### What is being asked
All of the entries need to be printed again exactly; pictures are the only thing to omit.

═════ Provided data ═════

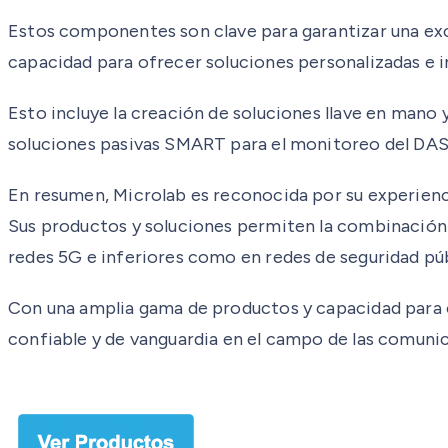
Estos componentes son clave para garantizar una exce
capacidad para ofrecer soluciones personalizadas e in
Esto incluye la creación de soluciones llave en mano 
soluciones pasivas SMART para el monitoreo del DAS 
En resumen, Microlab es reconocida por su experienci
Sus productos y soluciones permiten la combinación y
redes 5G e inferiores como en redes de seguridad púb
Con una amplia gama de productos y capacidad para of
confiable y de vanguardia en el campo de las comuni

═════

### Exercise answer
Estos componentes son clave para garantizar una exce
capacidad para ofrecer soluciones personalizadas e in
Esto incluye la creación de soluciones llave en mano 
soluciones pasivas SMART para el monitoreo del DAS 
En resumen, Microlab es reconocida por su experienci
Sus productos y soluciones permiten la combinación y
redes 5G e inferiores como en redes de seguridad púb
Con una amplia gama de productos y capacidad para of
confiable y de vanguardia en el campo de las comuni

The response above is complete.